▶ YOUR INSTRUCTIONS: Copy each line below containing "certificate".
+-------+
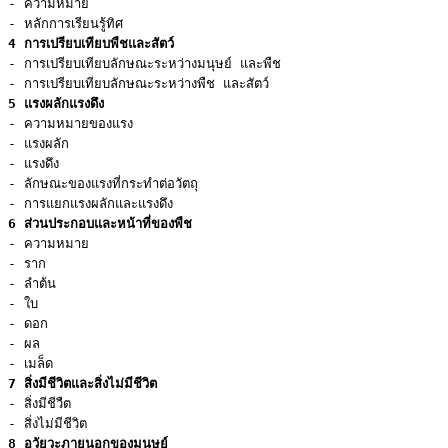
- ความหมาย

4 การเปรียบเทียบพืชและสัตว์
- การเปรียบเทียบลักษณะระหว่างมนุษย์ และพืช

5 แรงผลักแรงดึง
- ความหมายของแรง

- แรงผลัก

- แรงดึง

- ลักษณะของแรงที่กระทำต่อวัตถุ

6 ส่วนประกอบและหน้าที่ของพืช
- ความหมาย

- ราก

- ลำต้น

- ใบ

- ดอก

- ผล

7 สิ่งมีชีวิตและสิ่งไม่มีชีวิต
- สิ่งมีชีวืต

8 อวัยวะภายนอกของมนุษย์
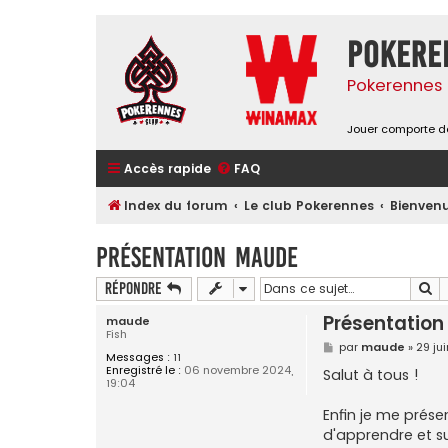
Pokere
Pokerennes 
Jouer comporte de
Accès rapide
FAQ
Index du forum
Le club Pokerennes
Bienvenu
Présentation maude
Re
Répondre
Présentatio
maude
Fish
M
par
maude
»
29 ju
Messages :
11
e
Enregistré le :
06 novembre 2024,
s
Salut à tous !
19:04
s
a
g
Enfin je me prése
e
d'apprendre et su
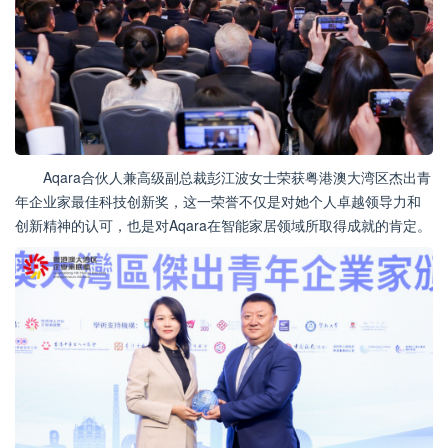
Aqara合伙人兼高级副总裁彭江波女士荣获粤港澳大湾区杰出青
年企业家最佳科技创新奖，这一荣誉不仅是对她个人卓越领导力和
创新精神的认可，也是对Aqara在智能家居领域所取得成就的肯定。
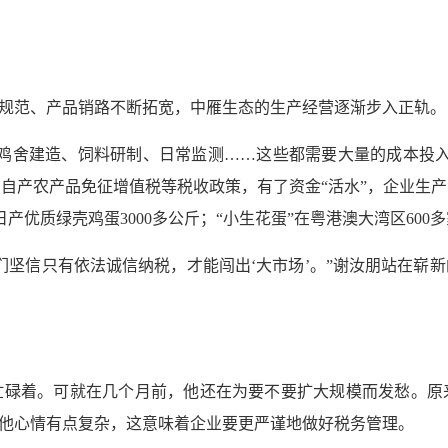
趋规范、产品销路不断拓宽，中雁生态的生产经营逐渐步入正轨。
鸡舍建造、饲料研制、日常监测……这些都需要大量的成本投入
自产农产品免征增值税等税收政策，有了资金“活水”，企业生
产优质绿壳鸡蛋3000多公斤；“小生花蛋”在粤港澳大湾区600
们坚信只有依法诚信纳税，才能闯出‘大市场’。”谢汝朋站在崭
忙碌着。可就在几个月前，他还在为要不要扩大规模而发愁。原
让他心情有点复杂，这意味着企业要更严谨地做好税务管理。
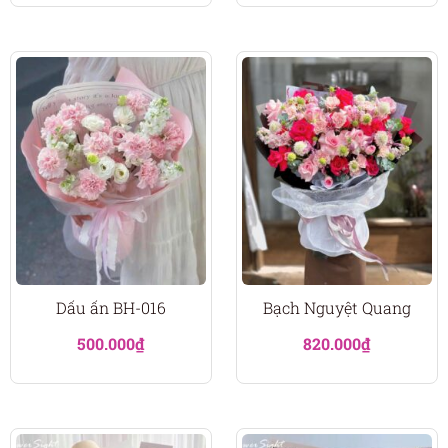
Dấu ấn BH-016
Bạch Nguyệt Quang
500.000
₫
820.000
₫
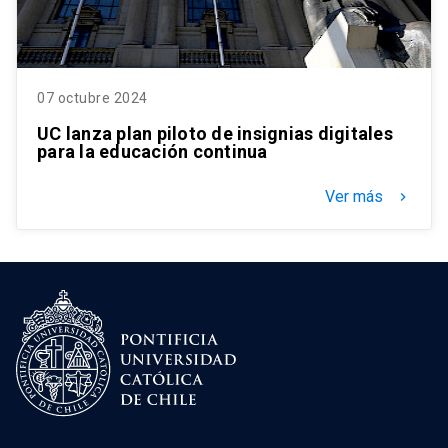
07 octubre 2024
UC lanza plan piloto de insignias digitales
para la educación continua
Ver más
keyboard_arrow_right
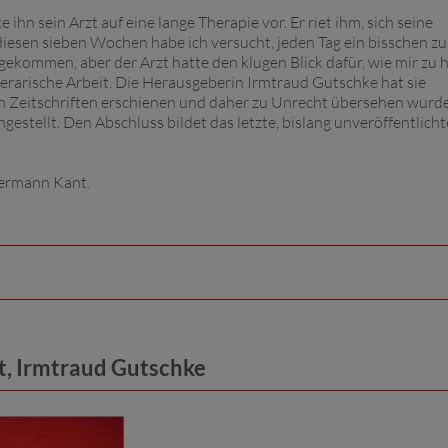
hn sein Arzt auf eine lange Therapie vor. Er riet ihm, sich seine
iesen sieben Wochen habe ich versucht, jeden Tag ein bisschen zu
 gekommen, aber der Arzt hatte den klugen Blick dafür, wie mir zu 
iterarische Arbeit. Die Herausgeberin Irmtraud Gutschke hat sie
in Zeitschriften erschienen und daher zu Unrecht übersehen wurde
estellt. Den Abschluss bildet das letzte, bislang unveröffentlicht
 Hermann Kant.
, Irmtraud Gutschke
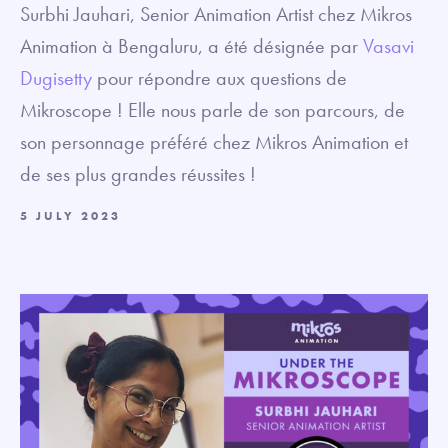
Surbhi Jauhari, Senior Animation Artist chez Mikros
Animation à Bengaluru, a été désignée par
Vasavi
Dugisetty
pour répondre aux questions de
Mikroscope ! Elle nous parle de son parcours, de
son personnage préféré chez Mikros Animation et
de ses plus grandes réussites !
5 JULY 2023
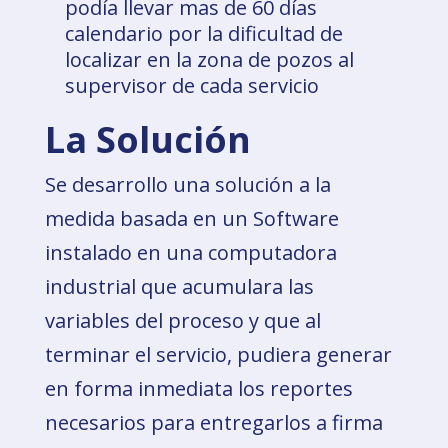
podía llevar mas de 60 días
calendario por la dificultad de
localizar en la zona de pozos al
supervisor de cada servicio
La Solución
Se desarrollo una solución a la
medida basada en un Software
instalado en una computadora
industrial que acumulara las
variables del proceso y que al
terminar el servicio, pudiera generar
en forma inmediata los reportes
necesarios para entregarlos a firma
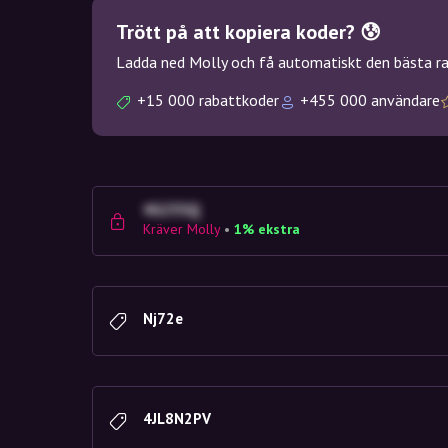
Trött på att kopiera koder? 😰
Ladda ned Molly och få automatiskt den bästa rab
+15 000 rabattkoder
+455 000 användare
4G23SQ
Kräver Molly
•
1% ekstra
Nj72e
4JL8N2PV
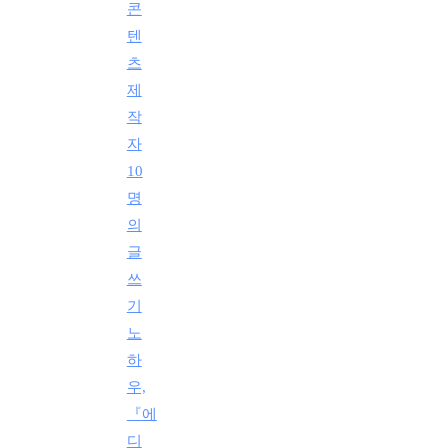
콘
텐
츠
제
작
자
10
명
의
글
쓰
기
노
하
우,
『에
디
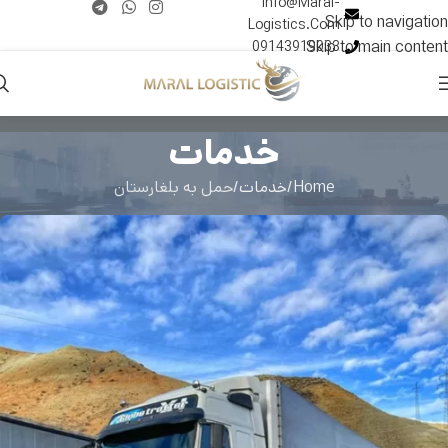
Info@Maral-
Skip to navigation
Logistics.Com
Skip to main content
09143919033
خدمات
Home
خدمات
حمل به بلغارستان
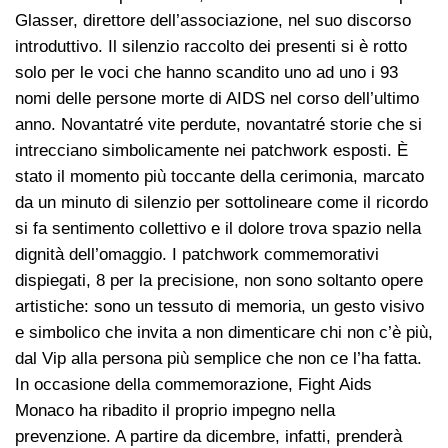
Glasser, direttore dell’associazione, nel suo discorso
introduttivo. Il silenzio raccolto dei presenti si è rotto
solo per le voci che hanno scandito uno ad uno i 93
nomi delle persone morte di AIDS nel corso dell’ultimo
anno. Novantatré vite perdute, novantatré storie che si
intrecciano simbolicamente nei patchwork esposti. È
stato il momento più toccante della cerimonia, marcato
da un minuto di silenzio per sottolineare come il ricordo
si fa sentimento collettivo e il dolore trova spazio nella
dignità dell’omaggio. I patchwork commemorativi
dispiegati, 8 per la precisione, non sono soltanto opere
artistiche: sono un tessuto di memoria, un gesto visivo
e simbolico che invita a non dimenticare chi non c’è più,
dal Vip alla persona più semplice che non ce l’ha fatta.
In occasione della commemorazione, Fight Aids
Monaco ha ribadito il proprio impegno nella
prevenzione. A partire da dicembre, infatti, prenderà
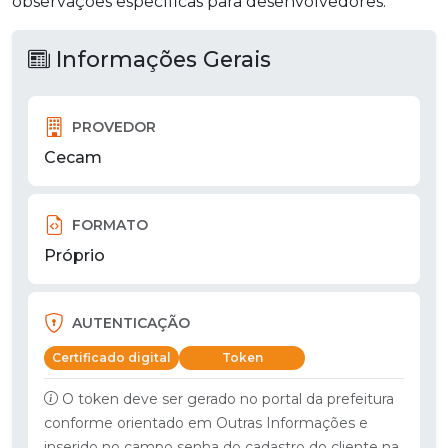
observações específicas para desenvolvedores.
Informações Gerais
PROVEDOR
Cecam
FORMATO
Próprio
AUTENTICAÇÃO
Certificado digital
Token
O token deve ser gerado no portal da prefeitura
conforme orientado em Outras Informações e
inserido no campo senha do cadastro do cliente na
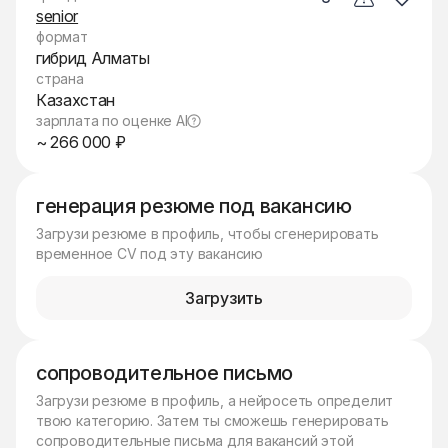
senior
формат
гибрид Алматы
страна
Казахстан
зарплата по оценке AI
~ 266 000 ₽
генерация резюме под вакансию
Загрузи резюме в профиль, чтобы сгенерировать
временное CV под эту вакансию
Загрузить
сопроводительное письмо
Загрузи резюме в профиль, а нейросеть определит
твою категорию. Затем ты сможешь генерировать
сопроводительные письма для вакансий этой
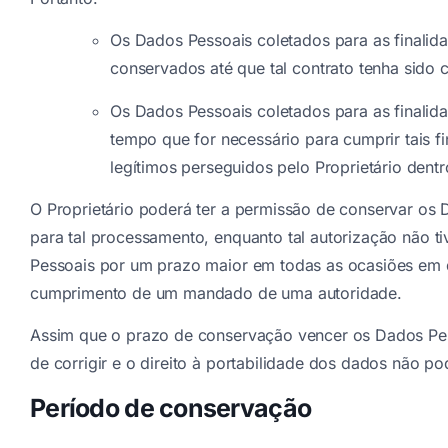
Os Dados Pessoais coletados para as finalid
conservados até que tal contrato tenha sido
Os Dados Pessoais coletados para as finalida
tempo que for necessário para cumprir tais f
legítimos perseguidos pelo Proprietário den
O Proprietário poderá ter a permissão de conservar os
para tal processamento, enquanto tal autorização não ti
Pessoais por um prazo maior em todas as ocasiões em q
cumprimento de um mandado de uma autoridade.
Assim que o prazo de conservação vencer os Dados Pesso
de corrigir e o direito à portabilidade dos dados não 
Período de conservação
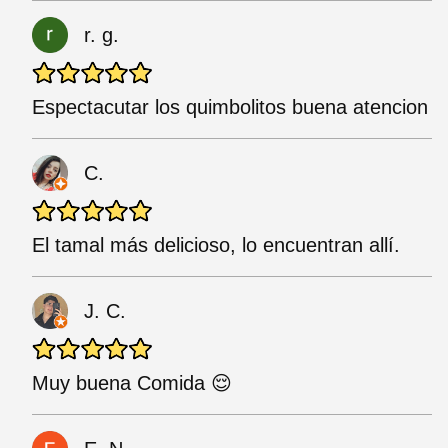
r. g.
Espectacutar los quimbolitos buena atencion
C.
El tamal más delicioso, lo encuentran allí.
J. C.
Muy buena Comida 😌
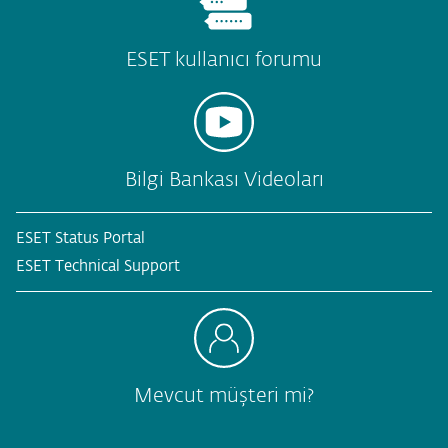
ESET kullanıcı forumu
Bilgi Bankası Videoları
ESET Status Portal
ESET Technical Support
Mevcut müşteri mi?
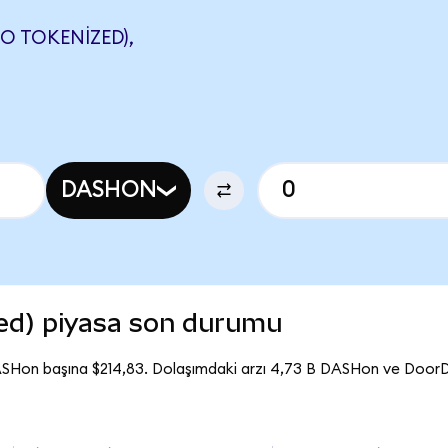
 TOKENIZED),
DASHON
ed) piyasa son durumu
ASHon başına $214,83. Dolaşımdaki arzı 4,73 B DASHon ve Door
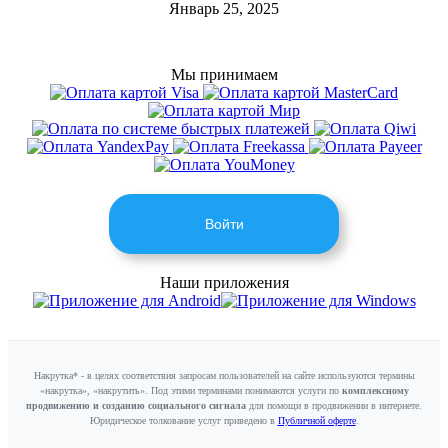
Январь 25, 2025
Мы принимаем
Войти
Наши приложения
Накрутка* - в целях соответствия запросам пользователей на сайте используются термины
«накрутка», «накрутить». Под этими терминами понимаются услуги по
комплексному
продвижению и созданию социального сигнала
для помощи в продвижении в интернете.
Юридическое толкование услуг приведено в
Публичной оферте
.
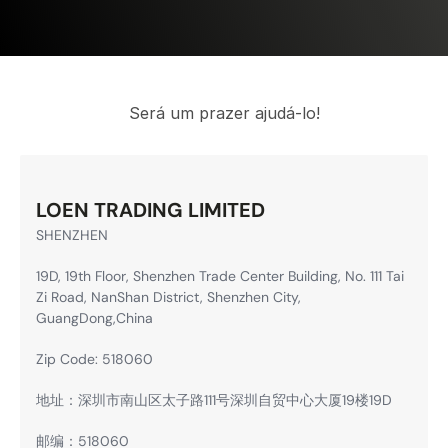
Será um prazer ajudá-lo!
LOEN TRADING LIMITED
SHENZHEN
19D, 19th Floor, Shenzhen Trade Center Building, No. 111 Tai
Zi Road, NanShan District, Shenzhen City,
GuangDong,China
Zip Code: 518060
地址：深圳市南山区太子路111号深圳自贸中心大厦19楼19D
邮编：518060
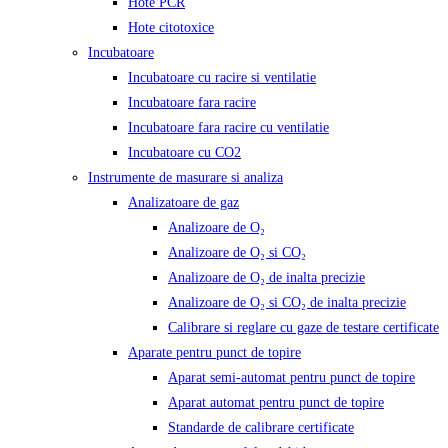
Hote PCR
Hote citotoxice
Incubatoare
Incubatoare cu racire si ventilatie
Incubatoare fara racire
Incubatoare fara racire cu ventilatie
Incubatoare cu CO2
Instrumente de masurare si analiza
Analizatoare de gaz
Analizoare de O₂
Analizoare de O₂ si CO₂
Analizoare de O₂ de inalta precizie
Analizoare de O₂ si CO₂ de inalta precizie
Calibrare si reglare cu gaze de testare certificate
Aparate pentru punct de topire
Aparat semi-automat pentru punct de topire
Aparat automat pentru punct de topire
Standarde de calibrare certificate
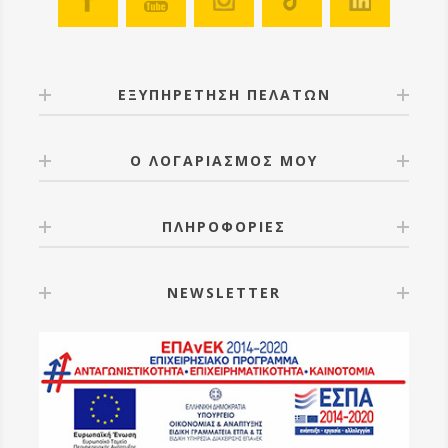
διατηρήσετε την απόσταση μπορείτε να
χρησιμοποιήσετε τους δύο ενσωματωμένους
αποστάτες στο πλάι της σίτας οι οποίοι διπλώνουν.
Η σίτα μπορεί να γεμίσει με 60gr έως 80gr πρόπολης
μέσα σε 10-15 ημέρες. Συνήθως εφαρμόζονται
ΕΞΥΠΗΡΕΤΗΣΗ ΠΕΛΑΤΩΝ
άνοιξη και φθινόπωρο και μία καλή χρονιά μπορεί να
σας δώσει 400gr πρόπολη ανά κυψέλη. Όλα αυτά τα
στοιχεία είναι ενδεικτικά και εξαρτώνται από το
Ο ΛΟΓΑΡΙΑΣΜΟΣ ΜΟΥ
μελίσσι, τη ράτσα της μέλισσας, τη χλωρίδα του
τόπου και την εποχή.
Η πρόπολη αποσπάται από τις σίτες αφού τις
τοποθετήσετε για πέντε λεπτά στην κατάψυξη και
ΠΛΗΡΟΦΟΡΙΕΣ
μετά τις τινάξετε ή τρίψετε την πρόπολη με ένα ξύλο
ή με το χέρι σας.
Διαστάσεις: 420x510mm - Μπορεί να κοπεί και σε
NEWSLETTER
μικρότερες διαστάσεις.
Διαστάσεις κενών: 20,5x2,5mm
Βάρος: 0,264kg
Υλικό: Πολυαιθυλένιο (PE), κατάλληλο για τρόφιμα.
+-------+
▶ ANSWER SECTION:
Calibrare si reglare cu gaze de testare certificate
Standarde de calibrare certificate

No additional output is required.